Il tentativo fallito del ricorso al Tar – Avverso il decreto interministeriale 24 gennaio 2014, il Consiglio nazionale degli architetti aveva presentato ricorso al Tar del Lazio, il quale, tuttavia, aveva stabilito che il provvedimento sembra rispettare i limiti contenutistici ed i criteri direttivi fissati dalla fonte legislativa e, per questo, era stata respinta l’istanza cautelare richiesta dagli architetti (Ordinanza 30 aprile 2014 n. 1932).

Circolare interpretativa del Cnf – Anche il Consiglio nazionale forense, con la circolare 10-C del 20 maggio 2014, aveva evidenziato che la disposizione in parola introduce un onere, piuttosto che un obbligo giuridico, e il suo campo di applicazione è necessariamente limitato ai casi nei quali sono i clienti a richiedere all’avvocato di potersi liberare dall’obbligazione pecuniaria a proprio carico per il tramite di carta di debito. Ipotesi che, considerate le prassi in uso nei fori, per molti professionisti potrebbe anche non verificarsi mai. In ogni caso, qualora il cliente dovesse effettivamente richiedere di effettuare il pagamento tramite carta di debito, e l’avvocato ne fosse sprovvisto, si determinerebbe semplicemente la fattispecie della mora del creditore, che, come noto, non libera il debitore dall’obbligazione. Nessuna sanzione è infatti prevista in caso di rifiuto di accettare il pagamento tramite carta di debito.
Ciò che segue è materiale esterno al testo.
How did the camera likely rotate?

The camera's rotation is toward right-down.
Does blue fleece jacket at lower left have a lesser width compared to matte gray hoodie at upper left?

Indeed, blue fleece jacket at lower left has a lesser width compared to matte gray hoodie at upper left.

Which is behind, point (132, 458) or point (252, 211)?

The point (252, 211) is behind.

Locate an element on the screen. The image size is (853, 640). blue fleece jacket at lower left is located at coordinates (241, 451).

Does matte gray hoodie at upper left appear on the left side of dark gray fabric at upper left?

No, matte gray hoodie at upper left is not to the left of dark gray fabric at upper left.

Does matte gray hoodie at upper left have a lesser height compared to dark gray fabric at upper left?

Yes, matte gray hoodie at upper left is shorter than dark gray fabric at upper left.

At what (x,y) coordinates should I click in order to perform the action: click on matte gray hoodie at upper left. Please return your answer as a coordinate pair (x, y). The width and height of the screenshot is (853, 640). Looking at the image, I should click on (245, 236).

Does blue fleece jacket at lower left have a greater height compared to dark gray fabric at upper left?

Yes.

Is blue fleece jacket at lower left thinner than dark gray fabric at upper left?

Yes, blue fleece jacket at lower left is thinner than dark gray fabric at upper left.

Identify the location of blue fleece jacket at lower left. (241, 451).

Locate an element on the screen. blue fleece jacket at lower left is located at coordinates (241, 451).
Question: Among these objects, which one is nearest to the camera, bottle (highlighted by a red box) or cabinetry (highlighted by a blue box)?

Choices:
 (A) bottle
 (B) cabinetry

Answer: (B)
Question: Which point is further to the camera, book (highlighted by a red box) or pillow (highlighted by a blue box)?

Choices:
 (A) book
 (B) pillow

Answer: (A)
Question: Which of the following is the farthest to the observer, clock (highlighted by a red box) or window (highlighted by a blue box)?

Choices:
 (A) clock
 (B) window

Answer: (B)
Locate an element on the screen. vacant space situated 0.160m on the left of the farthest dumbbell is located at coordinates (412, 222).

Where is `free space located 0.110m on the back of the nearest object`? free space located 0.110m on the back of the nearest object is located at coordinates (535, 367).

Onere ma non obbligo di accettare i pagamenti elettronici – Il Ministero, con la risposta all’interrogazione parlamentare, ha ricordato che in Italia è largamente diffuso l’utilizzo del denaro contante per effettuare pagamenti, laddove invece negli altri paesi europei risulta molto più utilizzata la cosiddetta “moneta elettronica”, ovvero l’impiego di strumenti di pagamento costituiti da carte di debito e di credito, come confermato anche dalla Banca d’Italia. Ciò posto, il Ministero ha confermato che, in effetti, come sostenuto dal Cnf, la norma in oggetto sembrerebbe introdurre un onere piuttosto che un obbligo, in quanto, come osservato nella predetta circolare degli avvocati, il legislatore non ha previsto alcuna sanzione a carico dei professionisti che non dovessero predisporre la necessaria strumentazione a garanzia dei pagamenti effettuabili con moneta elettronica.